Concept

Albert von Kölliker

Summary
Albert von Kölliker (born Rudolf Albert Kölliker; 6 July 1817 - 2 November 1905) was a Swiss anatomist, physiologist, and histologist. Albert Kölliker was born in Zurich, Switzerland. His early education was carried on in Zurich, and he entered the university there in 1836. After two years, however, he moved to the University of Bonn, and later to that of Berlin, becoming a pupil of noted physiologists Johannes Peter Müller and of Friedrich Gustav Jakob Henle. He graduated in philosophy at Zurich in 1841, and in medicine at Heidelberg in 1842. The first academic post which he held was that of prosector of anatomy under Henle, but his tenure of this office was brief - in 1844 he returned to Zurich University to occupy a chair as professor extraordinary of physiology and comparative anatomy.
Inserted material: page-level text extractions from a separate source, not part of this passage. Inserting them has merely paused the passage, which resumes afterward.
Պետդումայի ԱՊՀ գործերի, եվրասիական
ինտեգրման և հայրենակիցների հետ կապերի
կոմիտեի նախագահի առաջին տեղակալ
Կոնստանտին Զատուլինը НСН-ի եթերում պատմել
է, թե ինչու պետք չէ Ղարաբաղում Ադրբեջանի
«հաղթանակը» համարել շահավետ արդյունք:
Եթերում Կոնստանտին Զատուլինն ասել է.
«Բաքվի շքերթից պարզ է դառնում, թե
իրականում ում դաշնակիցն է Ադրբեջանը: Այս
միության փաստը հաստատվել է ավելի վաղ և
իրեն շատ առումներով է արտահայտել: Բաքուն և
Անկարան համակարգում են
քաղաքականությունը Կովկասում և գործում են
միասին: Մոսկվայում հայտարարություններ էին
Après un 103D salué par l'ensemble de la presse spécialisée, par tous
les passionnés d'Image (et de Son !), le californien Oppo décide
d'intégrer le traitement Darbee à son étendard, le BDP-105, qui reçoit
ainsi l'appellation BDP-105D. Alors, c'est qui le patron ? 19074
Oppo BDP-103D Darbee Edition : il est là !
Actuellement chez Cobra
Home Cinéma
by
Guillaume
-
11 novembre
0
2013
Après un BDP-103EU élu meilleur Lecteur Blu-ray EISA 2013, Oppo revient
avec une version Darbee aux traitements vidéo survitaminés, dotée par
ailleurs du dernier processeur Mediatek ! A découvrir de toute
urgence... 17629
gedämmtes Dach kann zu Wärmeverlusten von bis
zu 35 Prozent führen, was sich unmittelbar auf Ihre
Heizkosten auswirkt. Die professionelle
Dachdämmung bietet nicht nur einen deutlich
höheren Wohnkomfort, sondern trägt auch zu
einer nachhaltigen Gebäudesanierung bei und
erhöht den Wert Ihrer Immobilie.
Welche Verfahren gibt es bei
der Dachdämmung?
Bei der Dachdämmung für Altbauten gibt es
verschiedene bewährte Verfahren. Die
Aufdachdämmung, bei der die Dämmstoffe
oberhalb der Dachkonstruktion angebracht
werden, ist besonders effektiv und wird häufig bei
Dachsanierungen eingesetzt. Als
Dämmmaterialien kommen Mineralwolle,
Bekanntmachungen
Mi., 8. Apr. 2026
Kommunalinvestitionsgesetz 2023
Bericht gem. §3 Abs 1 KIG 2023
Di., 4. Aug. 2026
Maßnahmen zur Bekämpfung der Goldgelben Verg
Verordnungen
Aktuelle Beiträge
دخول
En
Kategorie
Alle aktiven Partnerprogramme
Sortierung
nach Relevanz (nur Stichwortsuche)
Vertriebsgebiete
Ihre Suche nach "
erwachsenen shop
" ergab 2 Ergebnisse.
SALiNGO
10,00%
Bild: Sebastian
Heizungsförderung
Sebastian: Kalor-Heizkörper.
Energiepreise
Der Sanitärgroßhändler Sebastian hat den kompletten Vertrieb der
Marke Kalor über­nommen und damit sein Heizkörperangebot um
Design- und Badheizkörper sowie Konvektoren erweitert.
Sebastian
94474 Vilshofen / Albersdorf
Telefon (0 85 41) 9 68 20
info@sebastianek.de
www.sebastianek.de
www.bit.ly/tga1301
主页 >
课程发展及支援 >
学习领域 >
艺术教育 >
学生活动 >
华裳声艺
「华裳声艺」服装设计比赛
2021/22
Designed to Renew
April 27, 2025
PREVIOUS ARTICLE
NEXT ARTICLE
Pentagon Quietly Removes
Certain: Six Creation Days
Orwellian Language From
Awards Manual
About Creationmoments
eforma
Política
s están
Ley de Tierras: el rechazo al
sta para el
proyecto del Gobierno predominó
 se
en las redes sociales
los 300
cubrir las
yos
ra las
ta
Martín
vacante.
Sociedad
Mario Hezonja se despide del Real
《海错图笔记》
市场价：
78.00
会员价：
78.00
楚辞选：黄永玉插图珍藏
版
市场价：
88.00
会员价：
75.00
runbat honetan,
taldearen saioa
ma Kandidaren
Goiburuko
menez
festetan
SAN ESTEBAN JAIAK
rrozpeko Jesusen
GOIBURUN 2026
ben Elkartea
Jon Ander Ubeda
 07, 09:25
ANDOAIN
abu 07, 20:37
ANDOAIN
His stay here was also brief; in 1847 the University of Würzburg, attracted by his rising fame, offered him the post of professor of physiology and of microscopical and comparative anatomy. He accepted the appointment, and at Würzburg he remained thenceforth, refusing all offers tempting him to leave the quiet academic life of the Bavarian town, where he died. Many of the numerous memoirs which he published, (including the very first paper he wrote) and which appeared in 1841, before he graduated, were on the structure of animals of the most varied kinds. Notable among these were his papers on the Medusae and allied creatures. His activity in this direction led him to make zoological excursions to the Mediterranean Sea and to the coasts of Scotland, as well as to undertake, conjointly with his friend Carl Theodor Ernst von Siebold, the editorship of the Zeitschrift für Wissenschaftliche Zoologie, which, founded in 1848, continued under his hands to be one of the most important zoological periodicals. His hand was one of the first to be x-rayed, by his friend Wilhelm Röntgen. Kölliker made contributions to the study of zoology. His earlier efforts were directed to the invertebrates, and his memoir on the development of cephalopods (which appeared in 1844) is considered a classical work.